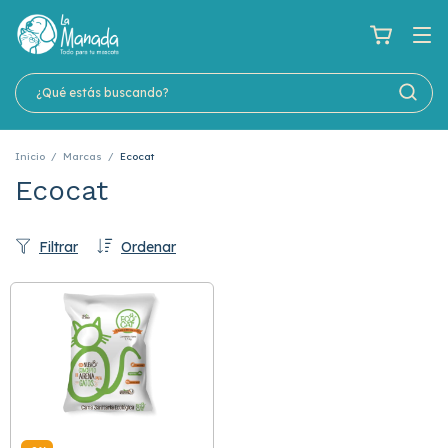
Inicio
/
Marcas
/
Ecocat
Ecocat
Filtrar
Ordenar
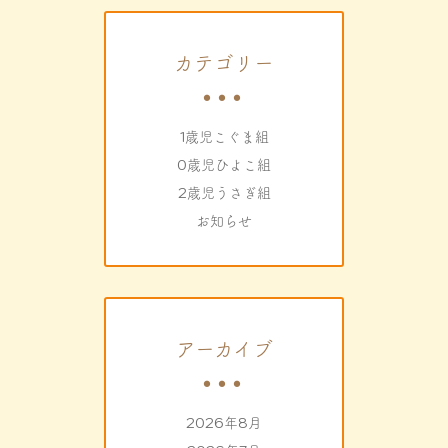
カテゴリー
1歳児こぐま組
0歳児ひよこ組
2歳児うさぎ組
お知らせ
アーカイブ
2026年8月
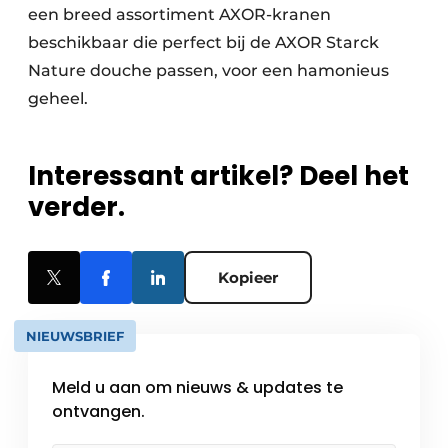
een breed assortiment AXOR-kranen
beschikbaar die perfect bij de AXOR Starck
Nature douche passen, voor een hamonieus
geheel.
Interessant artikel? Deel het
verder.
Kopieer
NIEUWSBRIEF
Meld u aan om nieuws & updates te
ontvangen.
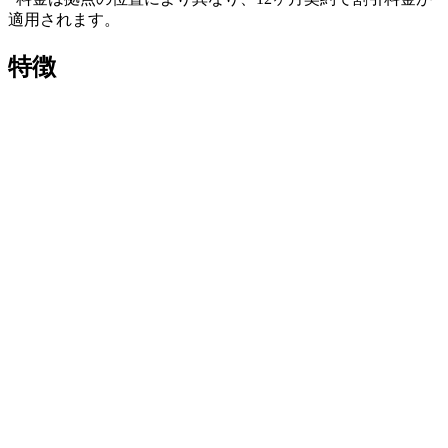
適用されます。
特徴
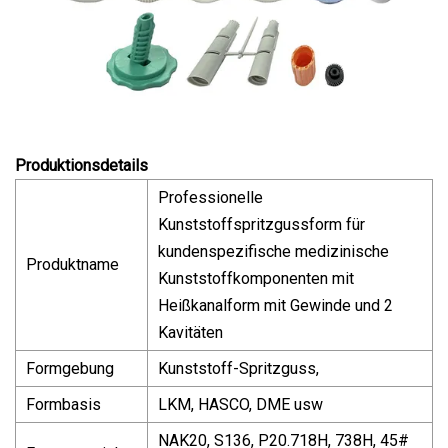
Produktionsdetails
Professionelle
Kunststoffspritzgussform für
kundenspezifische medizinische
Produktname
Kunststoffkomponenten mit
Heißkanalform mit Gewinde und 2
Kavitäten
Formgebung
Kunststoff-Spritzguss,
Formbasis
LKM, HASCO, DME usw
NAK20, S136, P20.718H, 738H, 45#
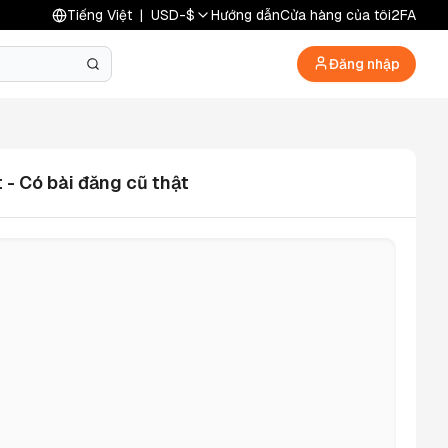
Tiếng Việt
|
USD
-
$
Hướng dẫn
Cửa hàng của tôi
2FA
Đăng nhập
 - Có bài đăng cũ thật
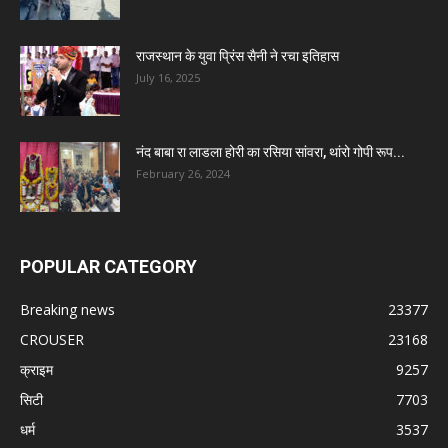
राजस्थान के युवा प्रिंस सैनी ने रचा इतिहास
July 16, 2025
नंद बाबा रा लाडला होरी का रसिया सांवरा, थांरो गोपी रूप...
February 26, 2024
POPULAR CATEGORY
Breaking news
23377
CROUSER
23168
क्राइम
9257
सिटी
7703
धर्म
3537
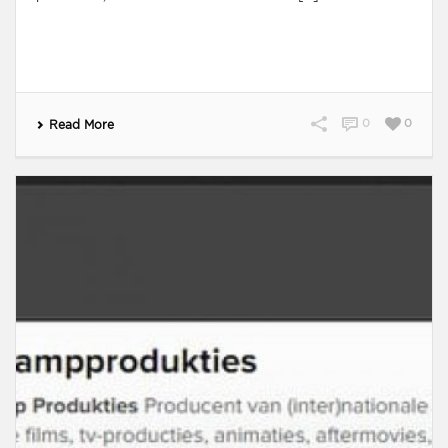
0
0
Read More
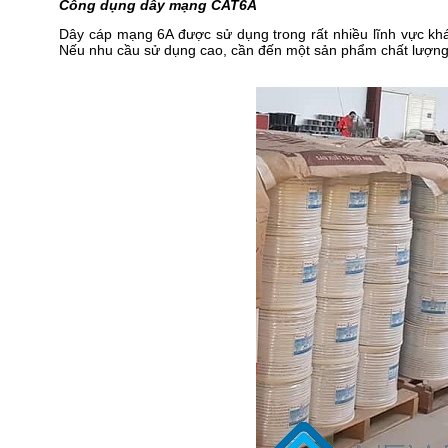
Công dụng dây mạng CAT6A
Dây cáp mạng 6A được sử dụng trong rất nhiều lĩnh vực khác
Nếu nhu cầu sử dụng cao, cần đến một sản phẩm chất lượng c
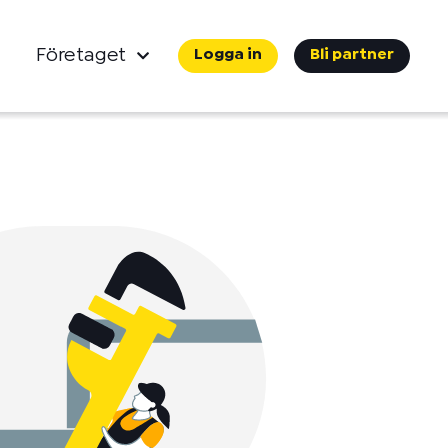
Företaget
Logga in
Bli partner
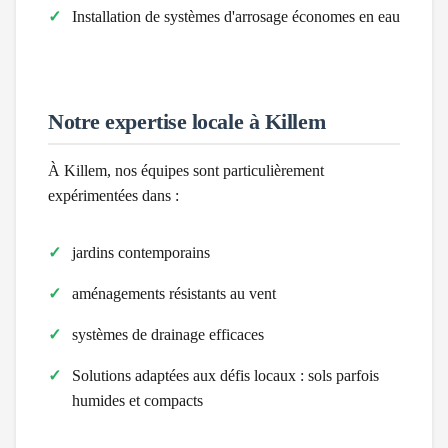
Installation de systèmes d'arrosage économes en eau
Notre expertise locale à
Killem
À
Killem
, nos équipes sont particulièrement
expérimentées dans :
jardins contemporains
aménagements résistants au vent
systèmes de drainage efficaces
Solutions adaptées aux défis locaux :
sols parfois
humides et compacts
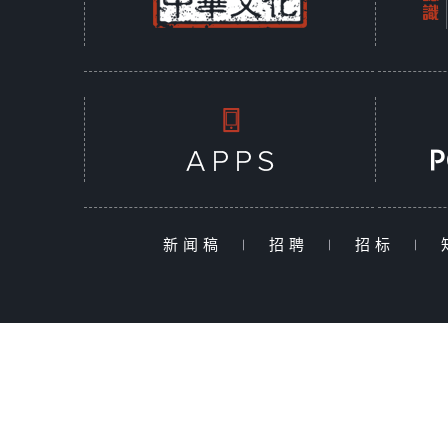
新闻稿
|
招聘
|
招标
|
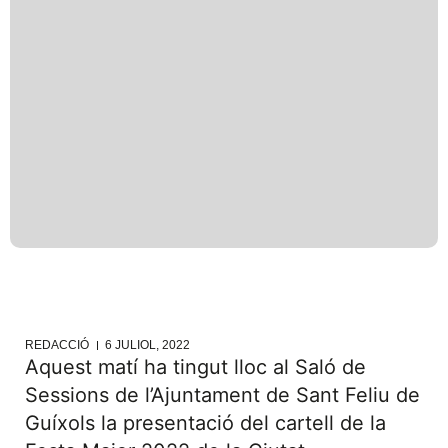
REDACCIÓ
6 JULIOL, 2022
Aquest matí ha tingut lloc al Saló de
Sessions de l’Ajuntament de Sant Feliu de
Guíxols la presentació del cartell de la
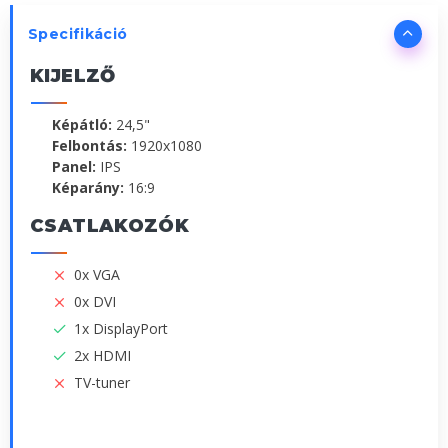
Specifikáció
KIJELZŐ
Képátló:
24,5"
Felbontás:
1920x1080
Panel:
IPS
Képarány:
16:9
CSATLAKOZÓK
0x VGA
0x DVI
1x DisplayPort
2x HDMI
TV-tuner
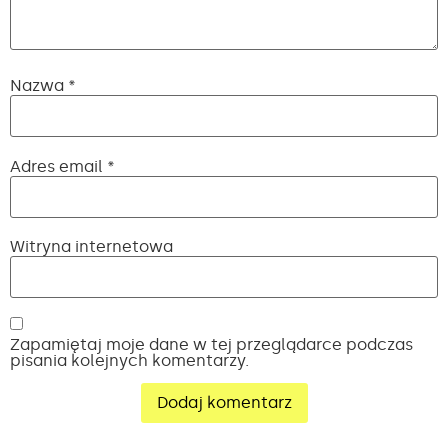
Nazwa
*
Adres email
*
Witryna internetowa
Zapamiętaj moje dane w tej przeglądarce podczas
pisania kolejnych komentarzy.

....

◆ PROBLEM STATEMENT ◆
Word for word, repeat the lines above from the one with "Kunststoffspritzgussform für" through the one with "POPULAR CATEGORY", and nothing beyond them. Omit the pictures.

◆ YOUR RESPONSE ◆
Kunststoffspritzgussform für
kundenspezifische medizinische
Produktname
Kunststoffkomponenten mit
Heißkanalform mit Gewinde und 2
Kavitäten
Formgebung
Kunststoff-Spritzguss,
Formbasis
LKM, HASCO, DME usw
NAK20, S136, P20.718H, 738H, 45#
Tiếng Việt
|
USD
-
$
Hướng dẫn
Cửa hàng của tôi
2FA
Đăng nhập
 - Có bài đăng cũ thật
राजस्थान के युवा प्रिंस सैनी ने रचा इतिहास
July 16, 2025
नंद बाबा रा लाडला होरी का रसिया सांवरा, थांरो गोपी रूप...
February 26, 2024
POPULAR CATEGORY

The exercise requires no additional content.